# short bread cookie dough keep sticking



## pastrycake (Sep 11, 2005)

Hi fellow bakers
I made some shortbread cookies using Halloween cutters but my chilled dough kept sticking to my rolling pin etc. I floured the pin and all. I did not want to flour the surface too much. I was unable to lift the shapes off the surface. 

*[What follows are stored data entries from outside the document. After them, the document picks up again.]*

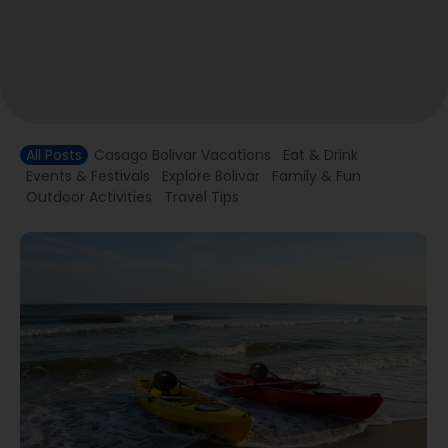
All Posts
Casago Bolivar Vacations
Eat & Drink
Events & Festivals
Explore Bolivar
Family & Fun
Outdoor Activities
Travel Tips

It took a long time to cut the shapes. I had to roll it thick and not 1/4 inch as suggested. My friends says they liked it and wants me to make more for the holidays, but I am not looking forward to another mess! I do like the taste of buttery shortbread cookies. By the way, the recipe I found in the paper calls for 1 pound of butter. half a box of cake flour, and powdered sugar. Just some info in case it may be a factor.


----------



## elfin (Oct 29, 2007)

You could simply roll out your cookies on parchment paper... or a silpat mat if you have one....


----------



## chefraz (May 10, 2007)

*do you freeze or chill the dough before you roll it out?*


----------



## risque cakes (Apr 20, 2007)

when you work with any recipe that calls for a great deal of butter, always work the dough slightly chilled.

when I roll out my cookies I roll them out between 2 sheets of parchment paper, then lightly dip my cookie cutters in a little flour, then cut my shapes. Slip the parchement paper onto a cookie sheet and place in the freezer for about 15 mins.
Then, when the dough is pretty much very chilled not frozen ( just in spots..lol can't help that!) I remove the excess with a pointy angled spatula, place the now cut cookie shapes back into the freezer until I have all my cookies cut out.

Then place the frozen cookies in a parchment covered large cookie sheet or something larger and bake.

I keep my cookies from spreading too much that way also!


----------



## pastrycake (Sep 11, 2005)

Thanks everyone!
I will try to use my silpat next time. I may have to chill my dough longer. I also will dip my cookie cutters in flour as well!

Hope it will work for Xmas cookies!


----------